Running the gradient descent to find θ2 even a single time may be much more expensive than the rest of training. That is, human learning (perhaps extended over biological or cultural evolution) may take much more time than machine learning. If this the case, then any approach that relies on reproducing that learning is completely doomed.
Similar to problem 2, the mutual information between θ2 and the learning process that produced θ2 also must be kind of low—there are only |θ2| bits of mutual information to go around between the learning process, its initialization, and θ1. But exploiting this structure seems really hard, if actually there aren’t any fast learning processes that lead to the same conclusion
My current take is that even in the case where θ2 was actually produced by something like SGD, we can’t actually exploit that fact to produce a direct, causally-accurate representation θ2.
That’s kind of similar to what happens in my current proposal though: instead we use the learning process embedded inside the broader world-model learning. (Or a new learning process that we create from fresh to estimate the specialness of θ2, as remarked in the sibling comment.)
So then the critical question is not “do we have enough time to reproduce the learning process that lead to θ2?” it is “Can we directly learn Hθ2 as an approximation to fθ1?” If we able to do this in any way, then we can use that to help compress θ2. In the other proposal, we can use it to help estimate the specialness of θ2 in order to determine how many bits we get back—it’s starting to feel like these things aren’t so different anyway.

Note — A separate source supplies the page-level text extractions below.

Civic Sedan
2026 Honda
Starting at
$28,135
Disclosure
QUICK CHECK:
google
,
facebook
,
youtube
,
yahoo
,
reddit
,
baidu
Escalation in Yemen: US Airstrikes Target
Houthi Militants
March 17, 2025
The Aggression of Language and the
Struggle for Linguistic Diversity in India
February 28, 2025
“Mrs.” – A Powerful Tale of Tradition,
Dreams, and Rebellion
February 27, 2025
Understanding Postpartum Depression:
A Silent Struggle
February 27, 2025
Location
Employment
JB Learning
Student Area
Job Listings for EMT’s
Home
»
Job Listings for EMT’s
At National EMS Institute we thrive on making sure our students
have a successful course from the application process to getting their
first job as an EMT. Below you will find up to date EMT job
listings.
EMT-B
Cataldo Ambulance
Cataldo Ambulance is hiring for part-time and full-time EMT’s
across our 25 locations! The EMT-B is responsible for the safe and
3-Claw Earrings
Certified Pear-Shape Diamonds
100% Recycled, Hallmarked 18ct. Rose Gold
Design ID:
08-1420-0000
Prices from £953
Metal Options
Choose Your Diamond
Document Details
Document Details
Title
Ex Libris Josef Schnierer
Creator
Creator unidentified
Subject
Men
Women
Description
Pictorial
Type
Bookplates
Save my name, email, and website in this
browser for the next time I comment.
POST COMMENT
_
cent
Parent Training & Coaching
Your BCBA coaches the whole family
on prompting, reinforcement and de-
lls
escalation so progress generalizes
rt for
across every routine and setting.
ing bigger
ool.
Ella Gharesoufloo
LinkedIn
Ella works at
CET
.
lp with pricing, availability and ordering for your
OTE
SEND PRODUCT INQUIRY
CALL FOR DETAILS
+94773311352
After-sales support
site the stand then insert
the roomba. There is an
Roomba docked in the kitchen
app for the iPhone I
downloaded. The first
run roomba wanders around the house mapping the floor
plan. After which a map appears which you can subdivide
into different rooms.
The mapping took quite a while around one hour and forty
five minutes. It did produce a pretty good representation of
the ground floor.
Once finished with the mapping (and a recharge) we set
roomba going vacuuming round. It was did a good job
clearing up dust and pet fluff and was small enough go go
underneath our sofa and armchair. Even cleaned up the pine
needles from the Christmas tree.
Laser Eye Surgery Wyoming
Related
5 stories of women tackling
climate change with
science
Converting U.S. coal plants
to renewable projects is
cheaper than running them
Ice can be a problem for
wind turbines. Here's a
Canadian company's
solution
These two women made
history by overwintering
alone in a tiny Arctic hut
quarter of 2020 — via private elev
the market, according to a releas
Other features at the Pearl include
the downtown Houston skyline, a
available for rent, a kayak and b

Fully learning the whole human-model seems impossible—after all, humans may have learned things that are more sophisticated then what we can learn with SGD (even if SGD learned a policy with “enough bits” to represent θ2, so that it could memorize them one by one if it saw the brain scans or whatever).
So we could try to do something like “learning just the part of the human policy is that is about answering questions.” But it’s not clear to me how you could disentangle this from all the rest of the complicated stuff going in for the human.
Overall this seems like a pretty tricky case. The high-level summary is something like: “The model is able to learn to imitate humans by making detailed observations about humans, but we are not able to learn a similarly-good human model from scratch given data about what the human is ‘trying’ to do or how they interpret language.” Under these conditions it seems particularly challenging to either jointly represent Hθ2 and fθ1, or to compute how many bits you should “get back” based on a consistency condition between them. I expect it’s going to be reasonably obvious what to do in this case (likely exploiting the presumed limitation of our learning process), which is what I’ll be thinking about now.